Two MLPs. Same architecture ($4$ layers, hidden dim $128$, ReLU + sigmoid). Same training data (a $64 \times 64$ image). Same training budget ($2{,}000$ iterations of AdamW at $\eta = 5 \times 10^{-4}$). Same initialisation seed. The only difference: one of them encodes its input coordinates through sin/cos at $6$ exponentially-spaced frequencies before the MLP sees them.
The PSNR difference is $10.64$ dB. The visual difference is qualitative: the unencoded MLP produces a smooth blob; the encoded MLP produces a recognisable image. This single design choice — change the input representation, not the architecture — is what made NeRF possible.
The Image We Fit
The target is a synthetic $64 \times 64$ RGB image designed to be hard for low-frequency-biased models. It contains four distinct features:
- An $8 \times 8$ black-and-white checkerboard occupying the top half (high spatial frequency, regular structure).
- A solid red circle in the bottom-left (smooth interior, sharp curved boundary).
- A solid blue square in the bottom-right (smooth interior, sharp straight boundaries).
- A 2-pixel-thick yellow diagonal line cutting across the bottom half (the highest-frequency feature in the image).
These four features span a spectrum of difficulty. Solid regions are easy for any MLP (low spatial frequency, smooth gradients). Sharp shape boundaries become representable with Fourier features (mid-to-high frequency). The diagonal yellow line tests the limit — it requires both high frequency and oriented structure, the kind of detail that pre-NeRF coordinate MLPs simply could not produce.
Results
| Metric | No PE | With PE ($L = 6$) |
|---|---|---|
| Parameters | $33{,}795$ | $36{,}611$ |
| Final MSE | $0.0771$ | $0.0067$ |
| Final PSNR | $11.13$ dB | $21.77$ dB |
| PSNR improvement | — | $+10.64$ dB |
| MSE ratio | — | $11.6\times$ lower |
| Training time | $6.7$ s | $6.1$ s |
The MLP weights ($33{,}795$) are the same in both. The encoded variant adds $2{,}816$ input weights (the first linear layer goes from $2 \to 128$ to $24 \to 128$), an $8\%$ parameter increase. The training time is essentially identical — the encoder is so cheap (no parameters, just a few elementwise operations) that the per-iteration cost is dominated by the MLP, which is unchanged.
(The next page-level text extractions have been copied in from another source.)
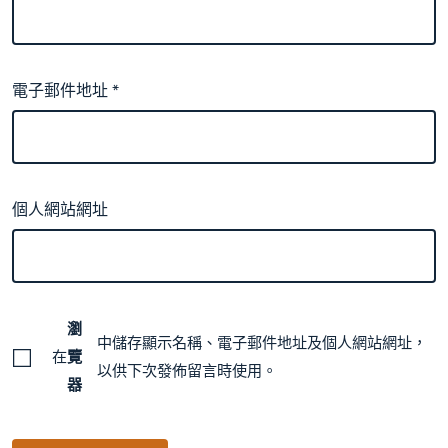
電子郵件地址
*
個人網站網址
瀏
中儲存顯示名稱、電子郵件地址及個人網站網址，
在
覽
以供下次發佈留言時使用。
器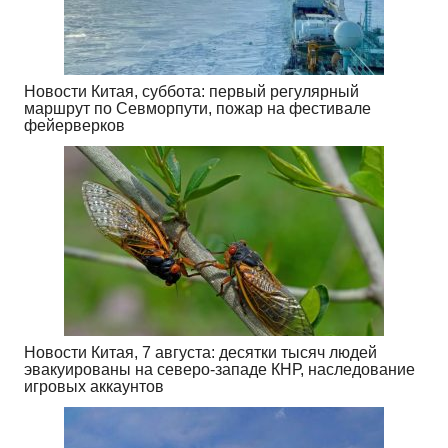
Новости Китая, суббота: первый регулярный
маршрут по Севморпути, пожар на фестивале
фейерверков
Новости Китая, 7 августа: десятки тысяч людей
эвакуированы на северо-западе КНР, наследование
игровых аккаунтов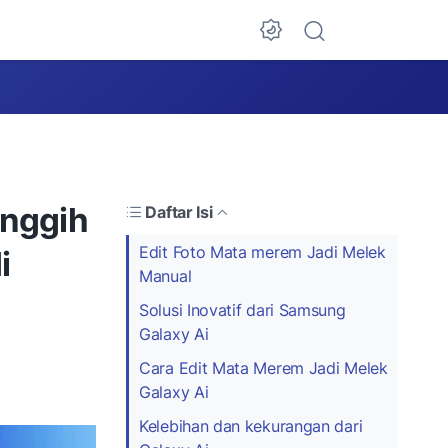
Dark Mode
anggih
Daftar Isi
Edit Foto Mata merem Jadi Melek
i
Manual
Solusi Inovatif dari Samsung
Galaxy Ai
Cara Edit Mata Merem Jadi Melek
Galaxy Ai
Kelebihan dan kekurangan dari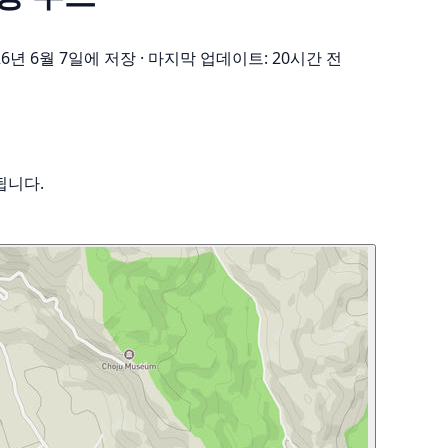
26년 6월 7일에 저장
·
마지막 업데이트: 20시간 전
됩니다.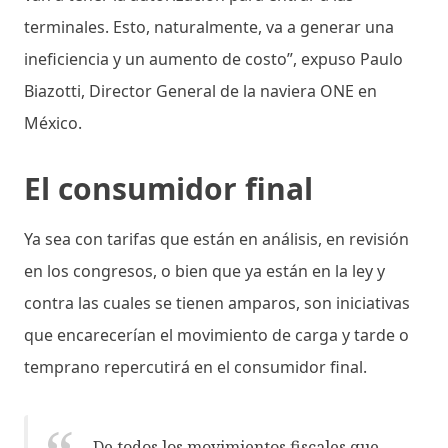
terminales. Esto, naturalmente, va a generar una
ineficiencia y un aumento de costo”, expuso Paulo
Biazotti, Director General de la naviera ONE en
México.
El consumidor final
Ya sea con tarifas que están en análisis, en revisión
en los congresos, o bien que ya están en la ley y
contra las cuales se tienen amparos, son iniciativas
que encarecerían el movimiento de carga y tarde o
temprano repercutirá en el consumidor final.
De todos los movimientos fiscales que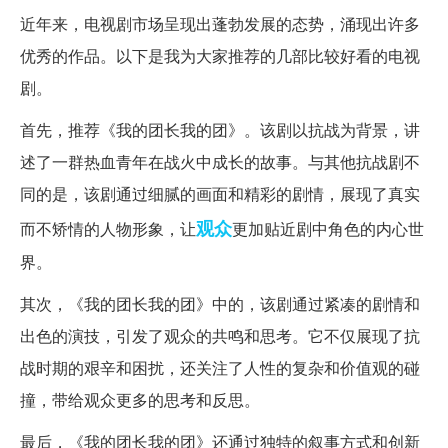
近年来，电视剧市场呈现出蓬勃发展的态势，涌现出许多
优秀的作品。以下是我为大家推荐的几部比较好看的电视
剧。
首先，推荐《我的团长我的团》。该剧以抗战为背景，讲
述了一群热血青年在战火中成长的故事。与其他抗战剧不
同的是，该剧通过细腻的画面和精彩的剧情，展现了真实
观众
而不矫情的人物形象，让
更加贴近剧中角色的内心世
界。
其次，《我的团长我的团》中的，该剧通过紧凑的剧情和
出色的演技，引发了观众的共鸣和思考。它不仅展现了抗
战时期的艰辛和困扰，还关注了人性的复杂和价值观的碰
撞，带给观众更多的思考和反思。
最后，《我的团长我的团》还通过独特的叙事方式和创新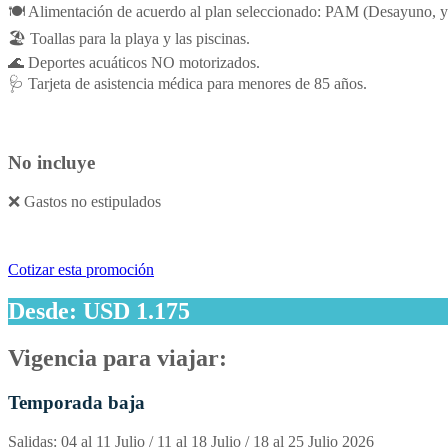
🍽️ Alimentación de acuerdo al plan seleccionado: PAM (Desayuno, y
🏖️ Toallas para la playa y las piscinas.
🌊 Deportes acuáticos NO motorizados.
🩺 Tarjeta de asistencia médica para menores de 85 años.
No incluye
❌ Gastos no estipulados
Cotizar esta promoción
Desde: USD 1.175
Vigencia para viajar:
Temporada baja
Salidas: 04 al 11 Julio / 11 al 18 Julio / 18 al 25 Julio 2026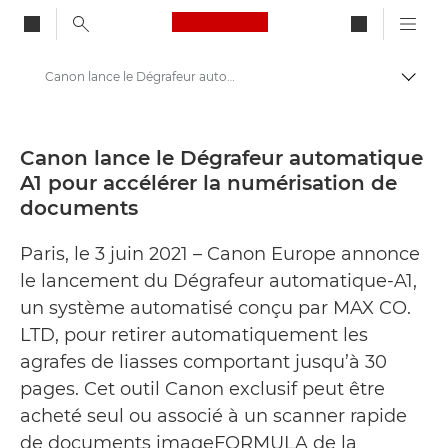
Canon Logo, back to ho
Canon lance le Dégrafeur automatique A1 pour accélérer la numérisation de documents - Centre de presse Canon
Bascul
Canon
Presse
Canon lance le Dégrafeur automatique
A1 pour accélérer la numérisation de
Communiqués de presse - Centre de presse Canon
documents
Paris, le 3 juin 2021 – Canon Europe annonce
le lancement du Dégrafeur automatique-A1,
un système automatisé conçu par MAX CO.
LTD, pour retirer automatiquement les
agrafes de liasses comportant jusqu’à 30
pages. Cet outil Canon exclusif peut être
acheté seul ou associé à un scanner rapide
de documents imageFORMULA de la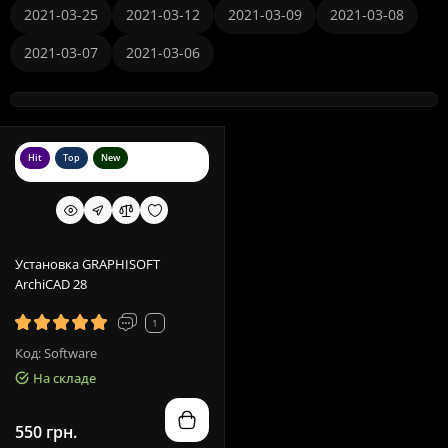
2021-03-25
2021-03-12
2021-03-09
2021-03-08
2021-03-07
2021-03-06
Hit
Top
New
Установка GRAPHISOFT
ArchiCAD 28
1
Код: Software
На складе
550 грн.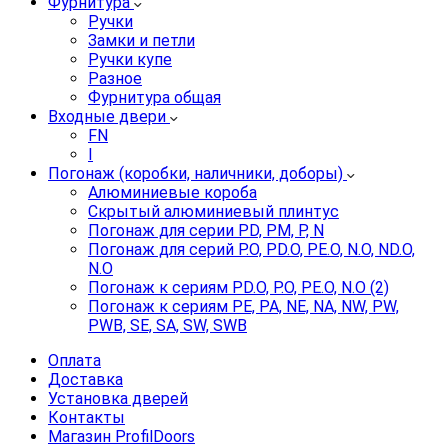
Фурнитура
Ручки
Замки и петли
Ручки купе
Разное
Фурнитура общая
Входные двери
FN
I
Погонаж (коробки, наличники, доборы)
Алюминиевые короба
Скрытый алюминиевый плинтус
Погонаж для серии PD, PM, P, N
Погонаж для серий P.O, PD.O, PE.O, N.O, ND.O,
N.O
Погонаж к сериям PD.O, P.O, PE.O, N.O (2)
Погонаж к сериям PE, PA, NE, NA, NW, PW,
PWB, SE, SA, SW, SWB
Оплата
Доставка
Установка дверей
Контакты
Магазин ProfilDoors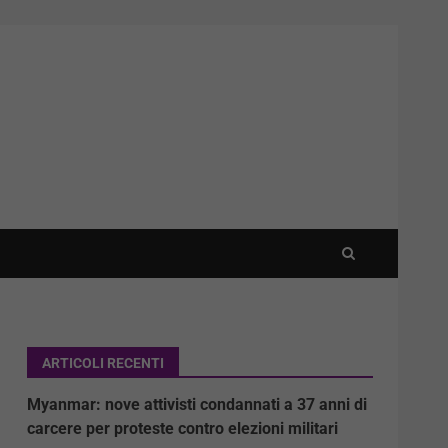
ARTICOLI RECENTI
Myanmar: nove attivisti condannati a 37 anni di
carcere per proteste contro elezioni militari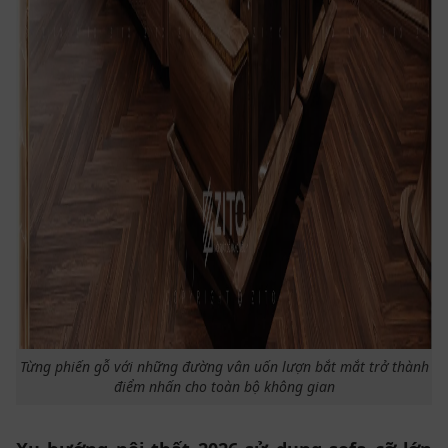
Từng phiến gỗ với những đường vân uốn lượn bắt mắt trở thành
điểm nhấn cho toàn bộ không gian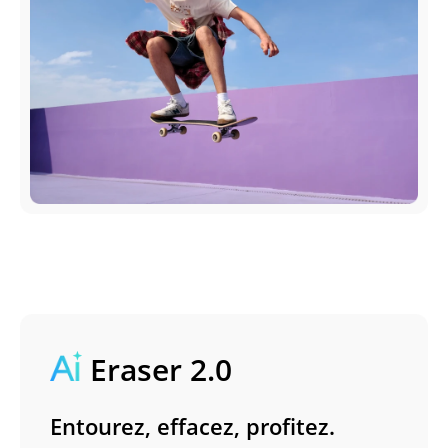
Eraser 2.0
Entourez, effacez, profitez.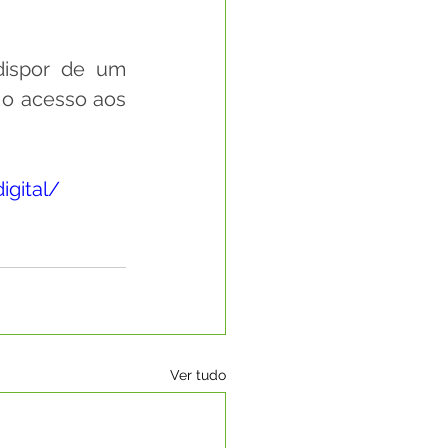
dispor de um 
 o acesso aos 
digital/
Ver tudo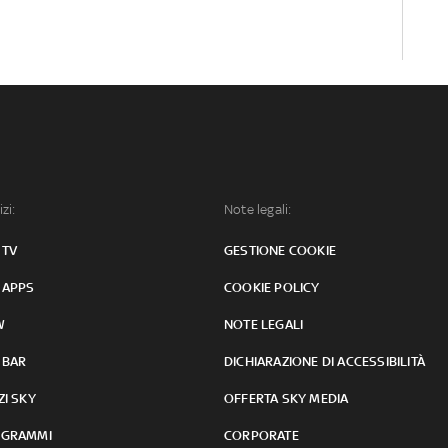
izi:
Note legali:
 TV
GESTIONE COOKIE
 APPS
COOKIE POLICY
W
NOTE LEGALI
 BAR
DICHIARAZIONE DI ACCESSIBILITÀ
ZI SKY
OFFERTA SKY MEDIA
GRAMMI
CORPORATE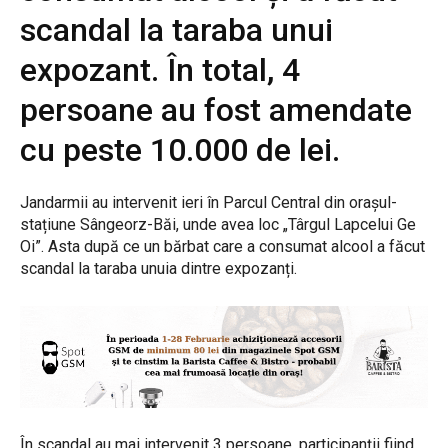
scandal la taraba unui
expozant. În total, 4
persoane au fost amendate
cu peste 10.000 de lei.
Jandarmii au intervenit ieri în Parcul Central din orașul-
stațiune Sângeorz-Băi, unde avea loc „Târgul Lapcelui Ge
Oi”. Asta după ce un bărbat care a consumat alcool a făcut
scandal la taraba unuia dintre expozanți.
În scandal au mai intervenit 3 persoane, participanții fiind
A $10.64$ dB PSNR improvement corresponds to an $11.6\times$ reduction in MSE. This is not "marginal improvement" — it is the difference between an order-of-magnitude unrecognisable reconstruction and an order-of-magnitude recognisable one. The numerical metric is what we can report in a table; the visual difference is what makes the encoding indispensable in practice.
The Training Trajectories
The training curves tell a story the final numbers don't. The Fourier-encoded model reaches the unencoded model's final PSNR of $11.13$ dB after fewer than $100$ iterations — $20\times$ fewer training steps than the unencoded variant needs to reach the same point. The encoded model then continues to improve, plateauing around iteration $1400$ at $\sim 22$ dB.
The unencoded model is still slowly descending at iteration $2000$, but its trajectory suggests an asymptote in the low teens of dB — never enough to recover the sharp features of the image. Even with infinite training time, the unencoded MLP would not reach the encoded MLP's quality. The bottleneck is not optimization; it is representational capacity for high-frequency content.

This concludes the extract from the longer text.